Antonio Medina Trejo
Los imaginarios de la libertad
La primera década de este siglo será recordada como la época en que la lucha de los colectivos homosexuales por su visibilización trascendió el clóset y se instaló en la ruta de los derechos civiles. La discusión, la exhibición de los prejuicios y de la homofobia asesina y los cambios legales que se han sucedido en cascada marcan un parteaguas simbólico. El imaginario en torno a la homosexualidad se ha transformado en todo el mundo occidental.
Esta ola civilizatoria ha tenido una participación mexicana notable. Con orgullo podemos decir que la Ciudad de México ha sido vanguardia latinoamericana en este movimiento de liberación que ha transformado mentalidades y ha logrado, por fin, una aceptación sin precedentes de la libertad personalísima de amar, sin distingos de sexo o de género.
En esa lucha por un derecho humano básico, la ley de Sociedades de Convivencia aportó un pequeño gran paso.

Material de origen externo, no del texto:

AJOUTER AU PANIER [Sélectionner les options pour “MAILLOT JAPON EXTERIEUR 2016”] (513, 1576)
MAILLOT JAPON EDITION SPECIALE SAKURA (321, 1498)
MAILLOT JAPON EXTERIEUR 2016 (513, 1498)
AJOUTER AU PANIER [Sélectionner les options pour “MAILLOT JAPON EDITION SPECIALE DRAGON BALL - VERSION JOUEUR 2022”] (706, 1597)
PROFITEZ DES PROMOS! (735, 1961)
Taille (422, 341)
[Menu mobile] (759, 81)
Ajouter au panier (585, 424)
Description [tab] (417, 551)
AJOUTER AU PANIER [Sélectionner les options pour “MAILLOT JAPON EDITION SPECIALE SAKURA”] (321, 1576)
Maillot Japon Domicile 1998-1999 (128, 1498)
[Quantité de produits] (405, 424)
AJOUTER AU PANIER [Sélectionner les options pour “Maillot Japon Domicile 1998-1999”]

Los marginales estuvieron al centro, como diría Carlos Monsiváis, protagonizando la ardua batalla por ser iguales ante la ley. Sin la discusión pública que acompañó el proyecto a lo largo del primer lustro del siglo no serían imaginables los cauces de libertad —siempre imperfecta, siempre perfectible— de los que ahora gozamos en la ciudad de México, que ha inspirado a otros estados del país a homologar leyes, códigos y políticas públicas que integran la perspectiva de diversidad sexual, como las de la capital del país.
El 16 de marzo de 2007, hace una década, se conjuraron los fantasmas del oscurantismo y la homofobia, y se selló con un beso entre personas del mismo sexo el inicio de una nueva era. Llegar a ese día no fue sencillo, hubo que vencer resistencias de curas y sacristanes, de derechas y también de izquierdas, entre conveniencias políticas y manipulaciones mediáticas.
El sexo fue política y, rubores aparte, se exhibió bajo la lupa y a plena luz del día, normalizándolo como nunca antes en nuestra maltrecha república. El camino no estuvo exento de derrotas, como los traspiés que tuvo que pasar la ley en 2001 y 2003, por el miedo legislativo a la condena de la Iglesia Católica y también por la franca oposición del entonces Jefe de Gobierno, Andrés Manuel López Obrador. Eran tiempos difíciles, según la encuesta de Parametría 76 por ciento de la población se oponía a la legalización de las uniones entre personas del mismo sexo.
En un nuevo entorno político, la aprobación se logró, finalmente, en 2006, arropada por el PRD y respaldada por años de activismo ciudadano y de cabildeo de los desaparecidos partidos Democracia Social y Alternativa Socialdemócrata y Campesina. La ley de Sociedades de Convivencia fue un esfuerzo desde la izquierda, un triunfo colectivo y un símbolo de trabajo común alrededor de un principio básico. La marejada tras la promulgación de la ley jugó a favor de la percepción ciudadana: para 2009, en vísperas de la aprobación del matrimonio civil igualitario entre personas del mismo sexo, la oposición se había derrumbado a 55 por ciento, también de acuerdo con Parametría.
De ninguna manera se ha vencido al oscurantismo, agazapado detrás de la derecha e, incluso, de ciertos sectores de izquierda. El matrimonio entre personas del mismo sexo es todavía un anhelo en más de veinte estados del país, ilegalidad condenada por la Suprema Corte de Justicia de la Nación pero solapada por la Cámara de Diputados, cuya mayoría priísta y panista ha optado por bloquear la propuesta presidencial que garantiza el matrimonio civil igualitario en toda la nación. Gracias a los años de lucha, esa cerrazón es cada vez más evidente, hipócrita y ridícula.
De ese 16 de marzo de hace diez años recuerdo, en medio de mi nerviosismo por el significativo evento que estaba protagonizando en la explanada de la delegación Iztapalapa, las palabras de Sabina Berman: “cinco días antes del inicio oficial de la primavera, ustedes dos se darán un beso. Y 30 siglos de intolerancia se desplomarán a sus pies.” Y Jorge y yo nos besamos.